The county further argued that it had antidiscrimination policies and procedures in place and that it responded reasonably to Espinoza’s complaints with a “prompt investigation.” However, the evidence showed that the county knew about the offensive blog for eight weeks before shutting it down. Moreover, its investigation was inadequate, and its remedial action fell short. Despite several complaints about the harassment, no witnesses were interviewed, none of the county’s requests to cease conduct was directed toward the nonblogging harassment, and no offenders were reprimanded.

Harassment was severe and pervasive

For an employer to be liable for unlawful harassment, the conduct must be “severe or pervasive” enough to create an objectively hostile work environment, judged from the perspective of a reasonable person in the employee’s position. An employee generally can’t recover for harassment that is occasional, isolated, sporadic, or trivial. Instead, he must show a concerted pattern of harassment.

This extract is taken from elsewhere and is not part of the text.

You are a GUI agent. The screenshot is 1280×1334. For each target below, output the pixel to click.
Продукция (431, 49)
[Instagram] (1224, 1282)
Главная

The county argued that because Espinoza voluntarily read a blog that it didn’t create or supervise, the harassment didn’t constitute “pervasive conduct in the workplace.” However, Espinoza testified that he looked at the blog only to preserve evidence to pass on to his superiors. In addition to the blog, he was harassed repeatedly at work because of his disability.

Under the totality of the circumstances, a reasonable person would have considered the blog postings and the workplace harassment directed at Espinoza to be sufficiently harassing and threatening to satisfy the “severe or pervasive” test. Espinoza v. County of Orange (California Court of Appeal, Fourth Appellate District, 2/9/12, Unpublished).

Bottom line

Once workplace harassment from coworkers based on sex, a disability, or other protected categories comes to the attention of supervisory personnel, it’s critical that you conduct a thorough investigation and take prompt remedial action. In this case, even though the county had antiharassment policies and procedures in place, it failed to follow them adequately or respond appropriately in the face of highly unprofessional and cruel behavior by its employees. Those failures led predictably to a large verdict on behalf of the aggrieved employee, a result that may have been mitigated or avoided had the employer handled the situation better.